Voluntary Agencies in the Prevention of Destitution

Voluntary Agencies in the Prevention of Destitution in United Kingdom

The Sphere of Voluntary Agencies in the Prevention of Destitution and the Majority Report of the Royal Commission of 1905-1909

In this issue about the sphere of voluntary agencies in the prevention of destitution, the book “English Poor Law Policy” [1] reads as follows: Both the Majority Report and the Minority Report lay stress on the importance of enlisting the assistance of voluntary agencies and private charity in the task of dealing with destitution. Both schemes of reform allot a large and important sphere to these auxiliaries. But there is the widest possible difference, both in principle and in practicable applications, between the two proposals.

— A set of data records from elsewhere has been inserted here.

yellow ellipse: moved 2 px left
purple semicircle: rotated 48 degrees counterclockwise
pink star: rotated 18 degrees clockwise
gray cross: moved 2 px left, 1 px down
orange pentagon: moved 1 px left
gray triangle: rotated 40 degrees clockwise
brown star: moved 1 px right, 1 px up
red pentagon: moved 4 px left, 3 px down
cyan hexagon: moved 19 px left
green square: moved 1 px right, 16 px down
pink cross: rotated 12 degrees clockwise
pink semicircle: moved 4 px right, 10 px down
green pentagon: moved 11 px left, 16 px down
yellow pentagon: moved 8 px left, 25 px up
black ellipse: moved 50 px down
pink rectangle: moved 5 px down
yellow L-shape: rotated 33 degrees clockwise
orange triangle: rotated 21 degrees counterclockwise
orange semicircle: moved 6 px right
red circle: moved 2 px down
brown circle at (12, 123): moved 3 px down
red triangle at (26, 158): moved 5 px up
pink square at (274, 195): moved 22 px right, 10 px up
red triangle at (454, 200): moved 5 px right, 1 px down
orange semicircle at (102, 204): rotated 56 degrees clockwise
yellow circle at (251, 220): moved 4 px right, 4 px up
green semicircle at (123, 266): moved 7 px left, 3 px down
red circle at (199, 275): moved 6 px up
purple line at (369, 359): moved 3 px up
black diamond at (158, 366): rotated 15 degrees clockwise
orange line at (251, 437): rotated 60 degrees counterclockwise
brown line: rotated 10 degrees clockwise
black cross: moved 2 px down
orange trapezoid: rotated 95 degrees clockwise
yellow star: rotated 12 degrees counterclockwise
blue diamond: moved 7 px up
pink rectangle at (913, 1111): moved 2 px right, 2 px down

To the Majority what seems desirable is that the army of destitute persons needing assistance should be divided into two classes-those who can best be helped by private charity, and those for whom public assistance is most appropriate. These two classes should, it is asserted, be kept, from the outset, wholly separate, to be dealt with by two vertically co-ordinate authorities-the Public Assistance Committee, an official body, dispensing public funds, and the Voluntary Aid Committee, made up of voluntary charitable workers, dispensing private funds. Certain classes of applicants for assistance who come for the first time are to be required, whether they wish it or not, to be assigned to the Voluntary Aid Committee, which is to be free to deal with the cases as it chooses. Those only whom it refuses to aid, or refuses to continue to aid, are to be relegated to the Public Assistance Committee, which is to be bound to make its aid in some way “less eligible” than that which the Voluntary Aid Committee would have given.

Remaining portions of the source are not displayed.